EditoLe Congrès pour la démocratie et le progrès (CDP) suspendu! Le ministère de l’administration territoriale a officiellement annoncé, en effet, le lundi 15 décembre 2014, la suspension du CDP, le parti de Blaise Compaoré. En outre, la Fedap-BC, une association de soutien à l’ancien président, et l’Alliance pour la démocratie et la fédération/Rassemblement démocratique africain (ADF/RDA), qui avait fait campagne en faveur du projet de modification constitutionnelle ont été également mis sous le boisseau.
Ce qui a fait dire à l’opinion et aux média que «L’opération de nettoyage se poursuit au Burkina Faso». Regard du confrère Jeune Afrique qui ajoute qu’ : «Après le limogeage de patrons de sociétés publiques, accusés d’être trop proches du clan Compaoré, et la nationalisation d’une entreprise immobilière appartenant à l’ancienne “belle-mère nationale”, Alizéta Ouédraogo, les autorités de transition s’en sont pris au principal rouage politique de l’ancien président : le Congrès pour la démocratie et le progrès (CDP) ». Une veritable “Chasse aux sorceries”

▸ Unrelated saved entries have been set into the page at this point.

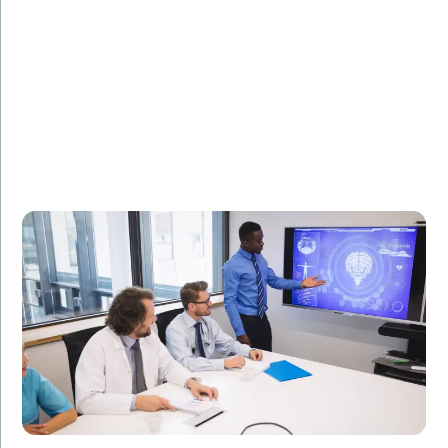
Description:
Learn how our C# development solutions improved
the efficiency of a healthcare provider's internal
systems, leading to better patient outcomes.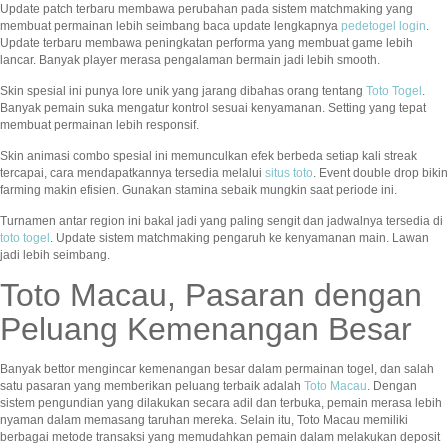
Update patch terbaru membawa perubahan pada sistem matchmaking yang
membuat permainan lebih seimbang baca update lengkapnya
pedetogel login
.
Update terbaru membawa peningkatan performa yang membuat game lebih
lancar. Banyak player merasa pengalaman bermain jadi lebih smooth.
Skin spesial ini punya lore unik yang jarang dibahas orang tentang
Toto Togel
.
Banyak pemain suka mengatur kontrol sesuai kenyamanan. Setting yang tepat
membuat permainan lebih responsif.
Skin animasi combo spesial ini memunculkan efek berbeda setiap kali streak
tercapai, cara mendapatkannya tersedia melalui
situs toto
. Event double drop bikin
farming makin efisien. Gunakan stamina sebaik mungkin saat periode ini.
Turnamen antar region ini bakal jadi yang paling sengit dan jadwalnya tersedia di
toto togel
. Update sistem matchmaking pengaruh ke kenyamanan main. Lawan
jadi lebih seimbang.
Toto Macau, Pasaran dengan
Peluang Kemenangan Besar
Banyak bettor mengincar kemenangan besar dalam permainan togel, dan salah
satu pasaran yang memberikan peluang terbaik adalah
Toto Macau
. Dengan
sistem pengundian yang dilakukan secara adil dan terbuka, pemain merasa lebih
nyaman dalam memasang taruhan mereka. Selain itu, Toto Macau memiliki
berbagai metode transaksi yang memudahkan pemain dalam melakukan deposit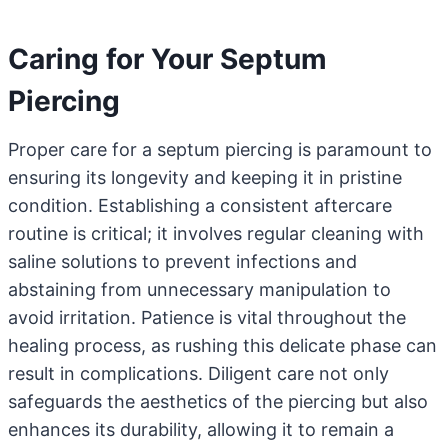
Caring for Your Septum
Piercing
Proper care for a septum piercing is paramount to
ensuring its longevity and keeping it in pristine
condition. Establishing a consistent aftercare
routine is critical; it involves regular cleaning with
saline solutions to prevent infections and
abstaining from unnecessary manipulation to
avoid irritation. Patience is vital throughout the
healing process, as rushing this delicate phase can
result in complications. Diligent care not only
safeguards the aesthetics of the piercing but also
enhances its durability, allowing it to remain a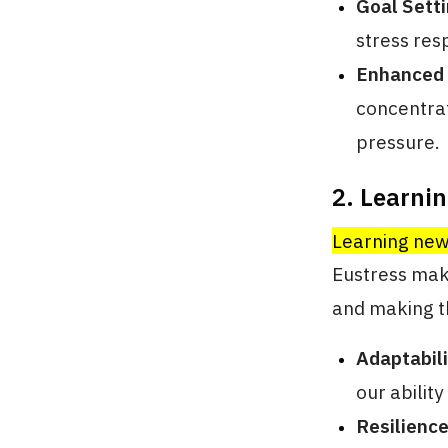
Goal Sett
stress res
Enhanced
concentrat
pressure.
2. Learni
Learning new 
Eustress mak
and making t
Adaptabili
our abilit
Resilience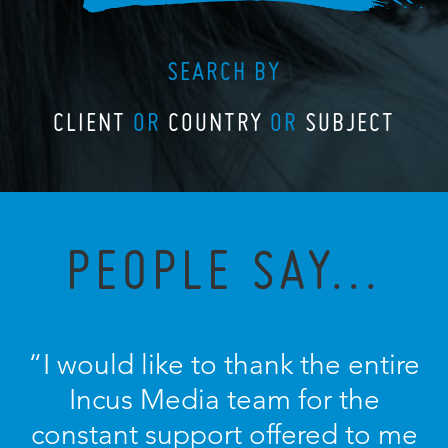
SEARCH BY
CLIENT
OR
COUNTRY
OR
SUBJECT
PEOPLE SAY...
“I would like to thank the entire
Incus Media team for the
constant support offered to me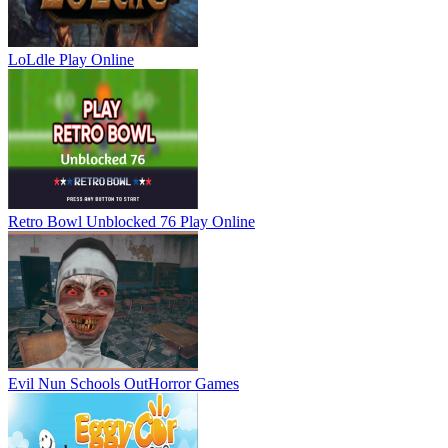
LoLdle
Play Online
Retro Bowl Unblocked 76
Play Online
Evil Nun Schools Out
Horror Games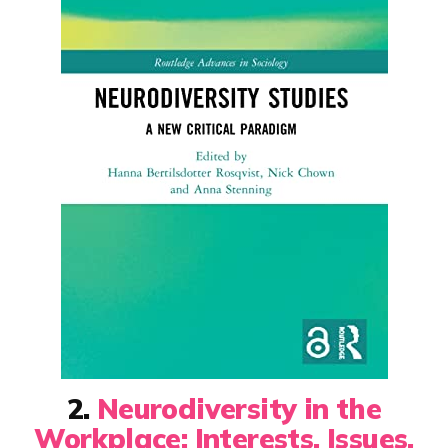
2.
Neurodiversity in the
Workplace: Interests, Issues,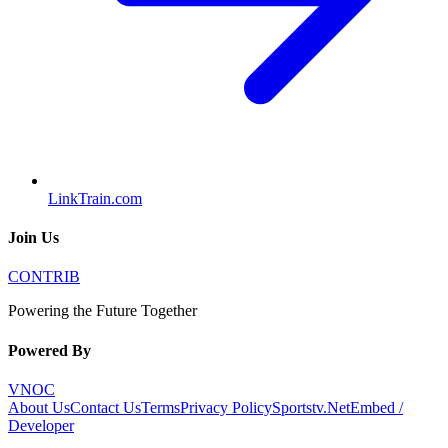
LinkTrain.com
Join Us
CONTRIB
Powering the Future Together
Powered By
VNOC
About Us
Contact Us
Terms
Privacy Policy
Sportstv.Net
Embed /
Developer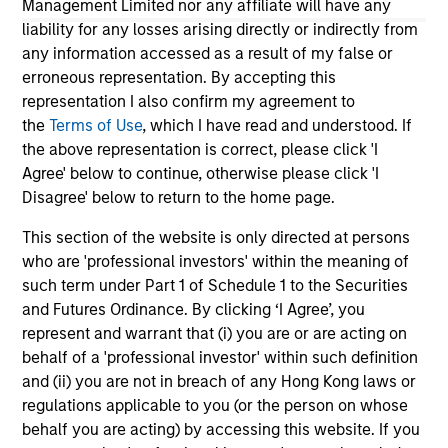
Management Limited nor any affiliate will have any
returns. Understanding how markets work is
an
liability for any losses arising directly or indirectly from
useful for evaluating opportunities for excess
pro
any information accessed as a result of my false or
returns.
in 
erroneous representation. By accepting this
representation I also confirm my agreement to
the
Terms of Use
, which I have read and understood. If
May not represent all Team Members.
the above representation is correct, please click 'I
Agree' below to continue, otherwise please click 'I
The information on this page is for informational
purposes only. The information contained herein does
Disagree' below to return to the home page.
not constitute and should not be construed as an
offering of advisory services or an offer to sell or a
This section of the website is only directed at persons
solicitation of an offer to buy any securities in any
who are 'professional investors' within the meaning of
jurisdiction in which such offer or solicitation,
such term under Part 1 of Schedule 1 to the Securities
purchase or sale would be unlawful under the
securities, insurance or other laws of such jurisdiction.
and Futures Ordinance. By clicking ‘I Agree’, you
represent and warrant that (i) you are or are acting on
All investing involves risks, including a loss of principal.
behalf of a 'professional investor' within such definition
and (ii) you are not in breach of any Hong Kong laws or
Please refer to the strategy detail page for important
information on the strategy, including additional risk
regulations applicable to you (or the person on whose
considerations.
behalf you are acting) by accessing this website. If you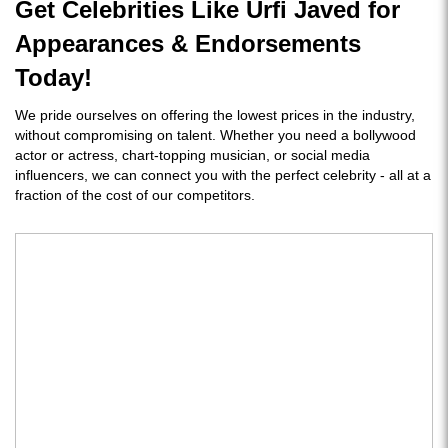
Get Celebrities Like Urfi Javed for
Appearances & Endorsements
Today!
We pride ourselves on offering the lowest prices in the industry,
without compromising on talent. Whether you need a bollywood
actor or actress, chart-topping musician, or social media
influencers, we can connect you with the perfect celebrity - all at a
fraction of the cost of our competitors.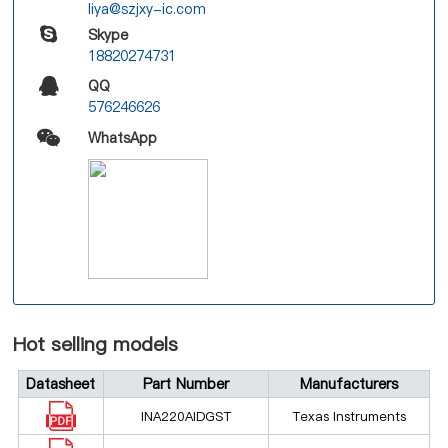
liya@szjxy-ic.com
Skype
18820274731
QQ
576246626
WhatsApp
Hot selling models
Datasheet
Part Number
Manufacturers
INA220AIDGST
Texas Instruments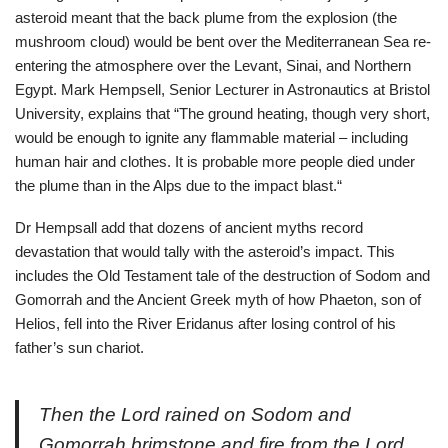
asteroid meant that the back plume from the explosion (the
mushroom cloud) would be bent over the Mediterranean Sea re-
entering the atmosphere over the Levant, Sinai, and Northern
Egypt. Mark Hempsell, Senior Lecturer in Astronautics at Bristol
University, explains that “The ground heating, though very short,
would be enough to ignite any flammable material – including
human hair and clothes. It is probable more people died under
the plume than in the Alps due to the impact blast.“
Dr Hempsall add that dozens of ancient myths record
devastation that would tally with the asteroid’s impact. This
includes the Old Testament tale of the destruction of Sodom and
Gomorrah and the Ancient Greek myth of how Phaeton, son of
Helios, fell into the River Eridanus after losing control of his
father’s sun chariot.
Then the Lord rained on Sodom and
Gomorrah brimstone and fire from the Lord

Dans l’affaire, on soupçonne le Premier ministre Yacouba Isacc Zida d’avoir actionné Auguste Denise Barry, son « bras droit » pour régler des comptes avec le camp Compaoré en reprochant au CDP « des activités incompatibles avec la loi portant charte des partis et formations politiques au Burkina Faso ». Sous le prétexte de « violation des lois et règlements de la république par un parti ou une formation politique » La Fedap-BC, étant accusée d’avoir mené des «activités incompatibles avec la loi portant liberté d’association au Burkina Faso». Une situation qui s’ajoute au fait que « le leader du CDP, Assimi Kouanda, et celui de la Fedap-BC, Adama Zongo, sont internés depuis le 5 novembre au camp de gendarmerie Paspanga de Ouagadougou. Ils sont accusés d’avoir publiquement tenu des propos pouvant causer des troubles à l’ordre publique – Kouanda avait appelé ses troupes à se défendre en cas d’attaque -, et ont été interpellés et “placés en sécurité” par les militaires en charge de la transition», note le confrère. A vrai dire, le gouvernement Isaac Zida, en interdisant le parti de Balise Compaoré a pris une mesure de trop, qui risque de conforter les détracteurs du Premier ministre, qui se méfiaient déjà d’un militaire à la tête du Gouvernement», dans l’opinion selon laquelle il est guidé par la vengeance. Le fait est que l’interdiction d’un parti politique, fut-il celui de Blaise Compaoré, est tout simplement un acte anti-démocratique qui marque un recul regrettable des libertés au Burkina. Même en Côte d’Ivoire où la crise postélectorale a fait 3.000 morts sous l’ex-parti au pouvoir, le Front Populaire Ivoirien n’a jamais été suspendu ni dissout.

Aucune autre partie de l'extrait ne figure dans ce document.